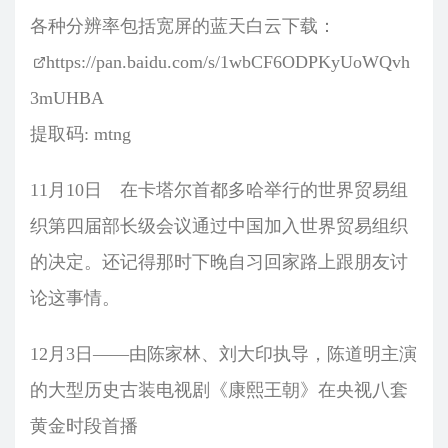
各种分辨率包括宽屏的蓝天白云下载：
https://pan.baidu.com/s/1wbCF6ODPKyUoWQvh
3mUHBA
提取码: mtng
11月10日 在卡塔尔首都多哈举行的世界贸易组
织第四届部长级会议通过中国加入世界贸易组织
的决定。还记得那时下晚自习回家路上跟朋友讨
论这事情。
12月3日——由陈家林、刘大印执导，陈道明主演
的大型历史古装电视剧《康熙王朝》在央视八套
黄金时段首播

☆ ☆ ☆ ☆ ☆ ☆ ☆

What is needed is an exact reproduction of the data, pictures excluded.

各种分辨率包括宽屏的蓝天白云下载：
https://pan.baidu.com/s/1wbCF6ODPKyUoWQvh
3mUHBA
提取码: mtng
11月10日 在卡塔尔首都多哈举行的世界贸易组
织第四届部长级会议通过中国加入世界贸易组织
的决定。还记得那时下晚自习回家路上跟朋友讨
论这事情。
12月3日——由陈家林、刘大印执导，陈道明主演
的大型历史古装电视剧《康熙王朝》在央视八套
黄金时段首播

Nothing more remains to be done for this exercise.